Obrolan itu bermula ketika kami mendengar berita bahwa Wulan, anak sulung tetangga sebelah, baru saja diperkosa di terminal angkot saat ia baru pulang kuliah. Katanya dia pakai baju ketat dan celana jeans.
‘Hanya perempuan yang tidak baik-baik yang mengalami pemerkosaan’ jadi kalau seorang perempuan diperkosa, pastilah ia bukan perempuan yang baik-baik, ia penggoda. Perempuan yang bukan perempuan baik-baik pantas menerima risikonya, pantas jika tidak dipercaya—pantas diperkosa.
Kata ayah perempuan korban pemerkosaan adalah perempuan hina, pencoreng nama baik keluarga. Hidupnya sudah tak ada harganya.
Eh, tapi aku anak perempuan yang baik-baik. Aku tak pernah pulang di atas pukul lima sore. Kalau pun aku terpaksa pulang malam dan ayah sedang tidak ingin menjemputku, aku akan menginap saja di rumah teman agar tidak diperkosa preman di pinggir jalan. Dengar-dengar pria memang sangat mudah terangsang. Sekali terangsang, mereka tak dapat dikendalikan dan langsung menerkam menyerang tanpa pikir panjang.
“Kayak Mpus ya, bu…,” Mpus suka mengeong dan berloncatan di genteng rumah kami berisik sekali kalau dia sedang kawin.
“Husss!”
**
Siang itu aku pulang mendapati ibu menangis tersedu-sedu di dalam kamarnya.
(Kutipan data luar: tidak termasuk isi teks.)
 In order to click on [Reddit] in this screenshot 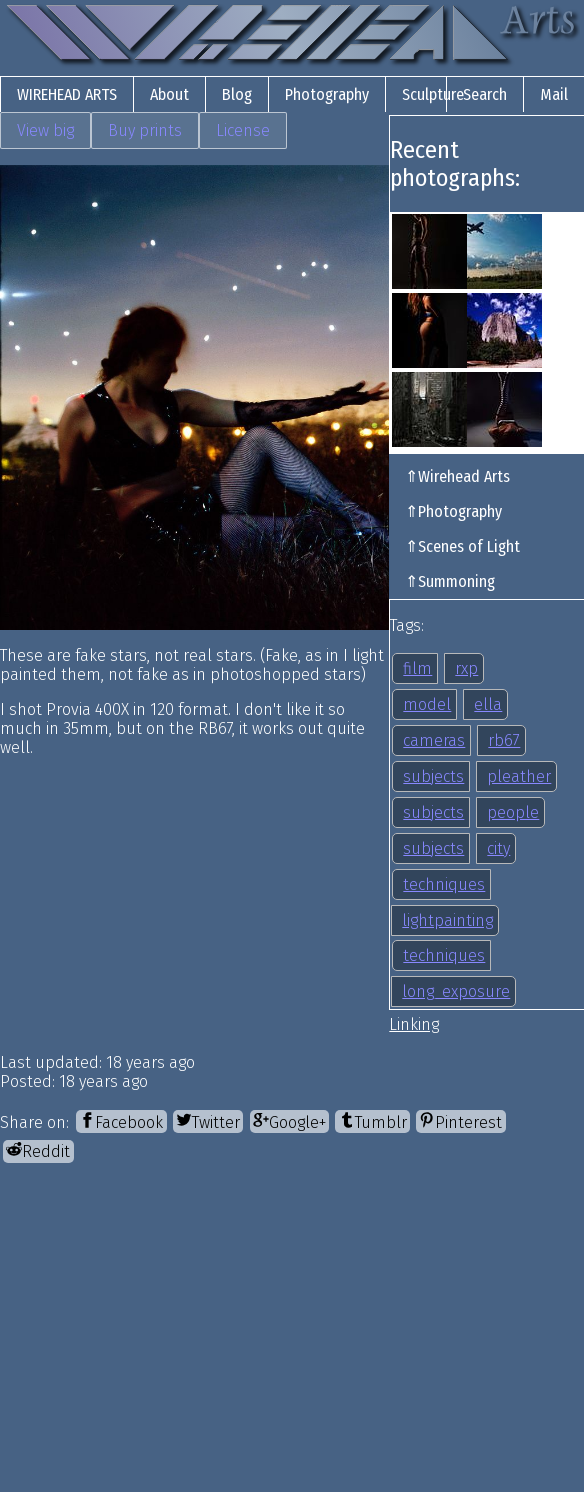, I will do `click(38, 1151)`.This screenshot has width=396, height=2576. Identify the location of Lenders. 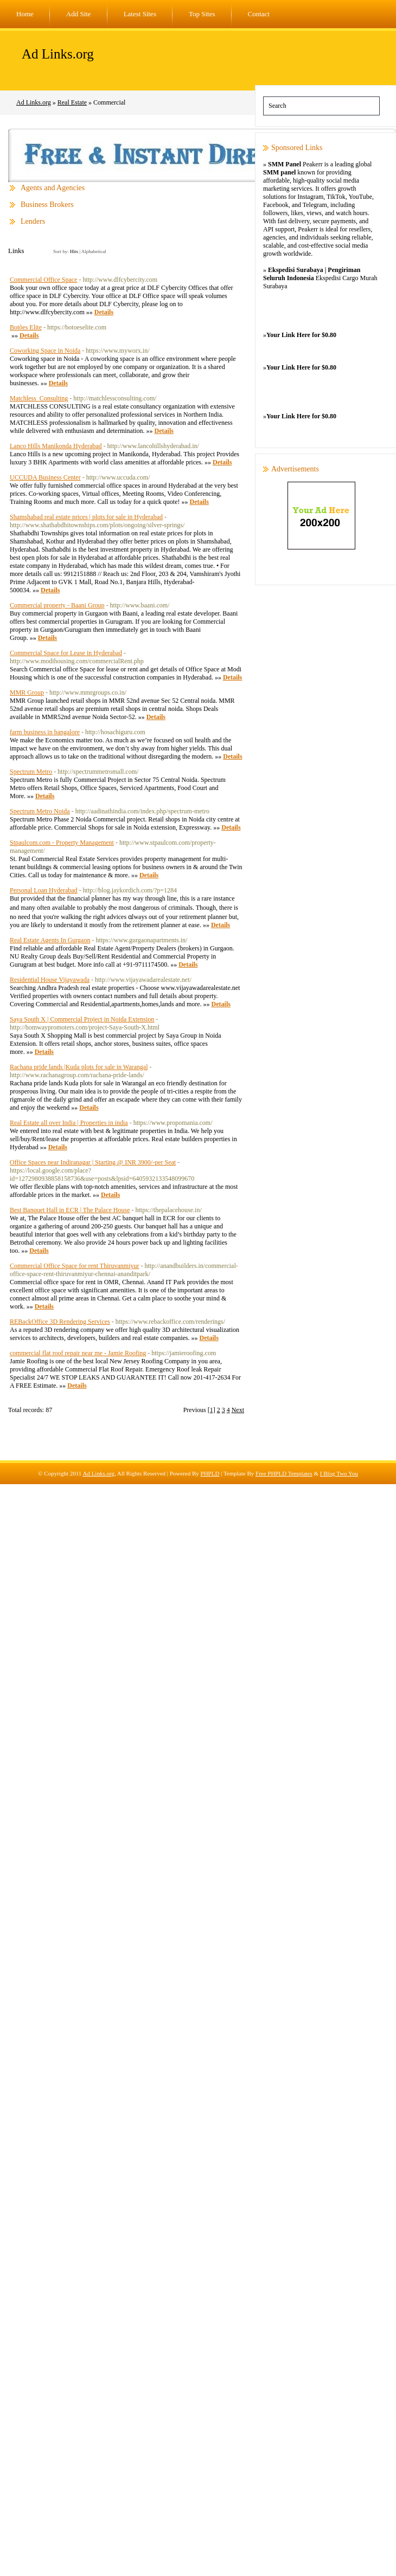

Aku mengintip saja, tak berani bertanya. Tak ada ayah, mungkin habis bertengkar. Aku acuh saja. Namun, tangis ibu selalu terdengar di siang hari hingga dua minggu berikutnya. Aku mulai curiga ayah memukuli ibu, seperti ayah Reni memukuli ibu Reni dan Reni hingga akhirnya ada tetangga yang melaporkannya ke polisi. Ah, aku mulai takut, aku takut nantinya akan dipukuli juga oleh ayah.
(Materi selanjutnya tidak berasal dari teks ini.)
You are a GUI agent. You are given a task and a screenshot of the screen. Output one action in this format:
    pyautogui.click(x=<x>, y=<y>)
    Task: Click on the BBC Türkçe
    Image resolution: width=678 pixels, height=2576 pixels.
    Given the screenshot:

“Ayah memukuli ibu, ya?”, aku bertanya dengan nada amat pelan dan halus agar ibu tidak terkejut.
Ibu tersenyum di antara bulir-bulir air matanya yang diusap dengan ujung daster batiknya. Ia memandangku lalu menggeleng.
“Ayo, ikut ibu ke pasar!”
Lalu ibu ganti baju. Aku sengaja tidak beranjak dari kamar agar bisa melihat bekas-bekas memar di tubuh ibu karena aku yakin ibu pasti bohong. Ibu membuka daster batiknya, BH-nya. Eh, betulan tidak ada memar. Berarti memang ayah tidak memukuli ibu. Syukurlah. Aku tak perlu takut kalau begitu. Mungkin memang sedang bertengkar saja. Aku memutuskan untuk tidak ikut campur.
Tidak sampai hari Jumat itu ketika aku pulang sekolah lebih awal. Aku sempat membeli bakso dulu untuk dimakan bersama ibu. Namun, baru satu langkah kakiku memasuki pintu, kudengar suara raungan tangis ibu. Keras sekali. Aku berlari menuju kamar ibu. Suara dipan berdecit-decit, aku tak berani langsung masuk. Aku mengintip dari sela pintu yang sedikit terbuka.
Eh, ayah. Ayah tidak memukul ibu. Ia hanya berada di atas ibu sambil bergoyang-goyang. Tapi mengapa ibu menangis? Aku mencoba mendongakkan kepalaku dengan jantung berdegub-degub kencang. Aku mendengar raungan ibu, air mata ibu membanjir—ibu nampak kesakitan. Ayah tak mengeluarkan suara apa-apa, hanya desah-desah nafas yang memburu. Lebih dari lima menit berlalu aku menyaksikan mereka, aku masih tak dapat mencerna.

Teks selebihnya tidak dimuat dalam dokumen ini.